***** DATA IN THIS EXERCISE
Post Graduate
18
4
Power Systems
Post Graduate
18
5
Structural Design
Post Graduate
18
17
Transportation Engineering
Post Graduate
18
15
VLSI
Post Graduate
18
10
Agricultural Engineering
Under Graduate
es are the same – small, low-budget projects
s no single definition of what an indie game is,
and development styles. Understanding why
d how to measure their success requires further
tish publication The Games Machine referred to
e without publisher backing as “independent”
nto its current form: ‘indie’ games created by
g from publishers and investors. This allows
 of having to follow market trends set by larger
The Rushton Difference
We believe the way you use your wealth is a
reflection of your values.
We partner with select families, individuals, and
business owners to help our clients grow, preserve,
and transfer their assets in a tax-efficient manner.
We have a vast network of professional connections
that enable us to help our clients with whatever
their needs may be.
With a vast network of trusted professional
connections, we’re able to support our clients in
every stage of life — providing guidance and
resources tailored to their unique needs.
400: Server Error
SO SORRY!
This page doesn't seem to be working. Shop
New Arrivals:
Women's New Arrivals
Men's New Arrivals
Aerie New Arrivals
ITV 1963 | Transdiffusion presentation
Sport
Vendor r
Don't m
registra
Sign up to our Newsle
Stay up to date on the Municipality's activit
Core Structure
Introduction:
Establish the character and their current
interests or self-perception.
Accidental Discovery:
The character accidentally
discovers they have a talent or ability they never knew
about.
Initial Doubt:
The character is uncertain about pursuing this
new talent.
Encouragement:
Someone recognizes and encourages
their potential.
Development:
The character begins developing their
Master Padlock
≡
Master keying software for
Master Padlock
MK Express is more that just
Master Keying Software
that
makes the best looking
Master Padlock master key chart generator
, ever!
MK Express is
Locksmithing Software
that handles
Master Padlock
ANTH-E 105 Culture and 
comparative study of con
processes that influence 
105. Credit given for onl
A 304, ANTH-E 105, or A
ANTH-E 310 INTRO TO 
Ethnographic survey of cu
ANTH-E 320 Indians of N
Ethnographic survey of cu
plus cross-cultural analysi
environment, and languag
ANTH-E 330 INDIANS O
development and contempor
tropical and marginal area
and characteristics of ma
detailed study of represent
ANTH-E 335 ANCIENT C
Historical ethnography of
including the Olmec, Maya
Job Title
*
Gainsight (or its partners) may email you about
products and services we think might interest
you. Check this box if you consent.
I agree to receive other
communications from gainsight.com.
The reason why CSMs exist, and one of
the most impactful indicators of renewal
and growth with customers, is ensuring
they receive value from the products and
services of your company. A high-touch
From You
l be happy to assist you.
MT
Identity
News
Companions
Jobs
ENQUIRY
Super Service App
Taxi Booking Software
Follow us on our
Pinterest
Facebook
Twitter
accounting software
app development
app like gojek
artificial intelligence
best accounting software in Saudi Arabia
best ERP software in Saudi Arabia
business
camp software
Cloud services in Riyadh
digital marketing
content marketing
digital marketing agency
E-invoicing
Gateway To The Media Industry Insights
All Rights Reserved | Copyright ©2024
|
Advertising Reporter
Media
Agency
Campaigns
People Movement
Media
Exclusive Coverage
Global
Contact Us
**********
» **EXERCISE INSTRUCTIONS**
Once you have read the entries, write them out again without altering a single character.

» **ANSWER FOR THE TASK**
Post Graduate
18
4
Power Systems
Post Graduate
18
5
Structural Design
Post Graduate
18
17
Transportation Engineering
Post Graduate
18
15
VLSI
Post Graduate
18
10
Agricultural Engineering
Under Graduate
es are the same – small, low-budget projects
s no single definition of what an indie game is,
and development styles. Understanding why
d how to measure their success requires further
tish publication The Games Machine referred to
e without publisher backing as “independent”
nto its current form: ‘indie’ games created by
g from publishers and investors. This allows
 of having to follow market trends set by larger
The Rushton Difference
We believe the way you use your wealth is a
reflection of your values.
We partner with select families, individuals, and
business owners to help our clients grow, preserve,
and transfer their assets in a tax-efficient manner.
We have a vast network of professional connections
that enable us to help our clients with whatever
their needs may be.
With a vast network of trusted professional
connections, we’re able to support our clients in
every stage of life — providing guidance and
resources tailored to their unique needs.
400: Server Error
SO SORRY!
This page doesn't seem to be working. Shop
New Arrivals:
Women's New Arrivals
Men's New Arrivals
Aerie New Arrivals
ITV 1963 | Transdiffusion presentation
Sport
Vendor r
Don't m
registra
Sign up to our Newsle
Stay up to date on the Municipality's activit
Core Structure
Introduction:
Establish the character and their current
interests or self-perception.
Accidental Discovery:
The character accidentally
discovers they have a talent or ability they never knew
about.
Initial Doubt:
The character is uncertain about pursuing this
new talent.
Encouragement:
Someone recognizes and encourages
their potential.
Development:
The character begins developing their
Master Padlock
≡
Master keying software for
Master Padlock
MK Express is more that just
Master Keying Software
that
makes the best looking
Master Padlock master key chart generator
, ever!
MK Express is
Locksmithing Software
that handles
Master Padlock
ANTH-E 105 Culture and 
comparative study of con
processes that influence 
105. Credit given for onl
A 304, ANTH-E 105, or A
ANTH-E 310 INTRO TO 
Ethnographic survey of cu
ANTH-E 320 Indians of N
Ethnographic survey of cu
plus cross-cultural analysi
environment, and languag
ANTH-E 330 INDIANS O
development and contempor
tropical and marginal area
and characteristics of ma
detailed study of represent
ANTH-E 335 ANCIENT C
Historical ethnography of
including the Olmec, Maya
Job Title
*
Gainsight (or its partners) may email you about
products and services we think might interest
you. Check this box if you consent.
I agree to receive other
communications from gainsight.com.
The reason why CSMs exist, and one of
the most impactful indicators of renewal
and growth with customers, is ensuring
they receive value from the products and
services of your company. A high-touch
From You
l be happy to assist you.
MT
Identity
News
Companions
Jobs
ENQUIRY
Super Service App
Taxi Booking Software
Follow us on our
Pinterest
Facebook
Twitter
accounting software
app development
app like gojek
artificial intelligence
best accounting software in Saudi Arabia
best ERP software in Saudi Arabia
business
camp software
Cloud services in Riyadh
digital marketing
content marketing
digital marketing agency
E-invoicing
Gateway To The Media Industry Insights
All Rights Reserved | Copyright ©2024
|
Advertising Reporter
Media
Agency
Campaigns
People Movement
Media
Exclusive Coverage
Global
Contact Us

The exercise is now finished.